フランスの家庭料理に学ぶ・・・最強の長寿食

1996.10.10 13号 10面

世界に冠たる美食の一つと言われる「フランス料理」。脂肪分をたっぷり使ったフランスの料理は「おいしいけれど健康に悪い」と思われがち。しかし、フランス人の心筋梗塞発生率は日本人と同じくらい低いのが現実の数字。なぜ、ナゼ、なぜだ!…その秘密は内臓料理と赤ワインにあった。

日本人に心筋梗塞が少ないのは魚を多く食べることにある。魚に含まれる豊富なタウリンがその発生を予防してくれるからだ。

ではフランス人は? 答えは肉を食べる時に肝臓、心臓、腎臓など内臓も併せて食べ、偏った食事をしないことにあるようだ。内臓には魚と同じようにタウリンが豊富に含まれフランス人の心筋梗塞予防に役立っている。

それに加えもう一つフランスならではのありがたい食習慣は「百薬の長」のお酒の中でも健康増進に最も効果があると言われる「赤ワイン」をよく飲むことにある。とくにボルドーの赤ワインの栽培には硫酸銅が入ったボルドー液を消毒液に使うため、一番いいカビだけを残しほかの悪いカビや害虫を除く薬効がある。さらにワインに含まれる銅を摂ることで銅が作る酵素がコレステロールの酸化を防ぎ、動脈硬化の予防に一役買ってくれる作用も。

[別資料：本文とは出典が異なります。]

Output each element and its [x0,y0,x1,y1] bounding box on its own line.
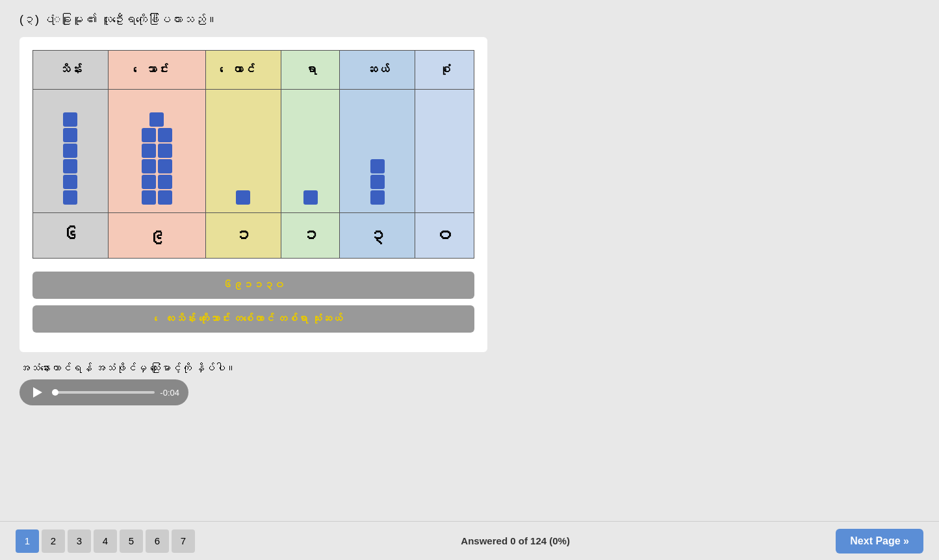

バラエティに富んだ食材を使いさらにタウリンや銅などの有効成分が自然に摂れるフランス料理は素晴らしい生活の知恵といえるだろう。

◆新鮮なものはコレだ

新鮮なものは全体が鮮明な赤褐色またはチョコレート色で、つやがよく弾力性がある。沈んだ色でだれた感じのものは鮮度が低下している可能性がある。よく選別して買い求めよう。非常に傷みやすい素材のため、買い求めたらすぐ調理を始めるほうがベター。新鮮なものには甘みがあり、独特の風味があっても、くさみはない。

◆調理のポイント

レバー特有のくさみは血液によるもの。外側の薄い膜をむいて水洗いし、血抜きをして水気をよく拭き取る。また、タマネギのすりおろしや牛乳につけたり、しょうが汁、酒、しょう油を合わせたつけ汁に浸しておくとクセをやわらげる効果がある。血抜きを確実に行うことが調理のポイントだ。

「内臓」は関西地方では「ホルモン」、関東地方では「モツ」と呼び名はそれぞれだが、日本の家庭料理としてはまだ馴染みの薄い食材だと言える。しかしフランスでは「アバ」と呼ばれ家庭料理でもよく使う大切な食材として重宝がられている。さらに韓国、インド、マレーシア、フィリピンなどのアジア諸国では「その家畜に一つしかないものが一番尊く、貴重なもの」という考え方で価格も食肉より高価なものが多い。

また英語では「バラエティーミート」と呼ばれる。その語源は味わいにあるようだ。

部位ごとにその特徴がはっきりしているため、やわらかいもの、歯ごたえのあるもの、コクのあるもの、サッパリしているものなど、変化に富んだおいしさを楽しむことができる。

栄養面でもタンパク質、ビタミン、ミネラルなど多くの優れた成分がたっぷり含まれた食材である。とくにレバーは「栄養素の宝庫」と言われているほど。

調理のコツをしっかり理解しおいしく食べたい食材だ。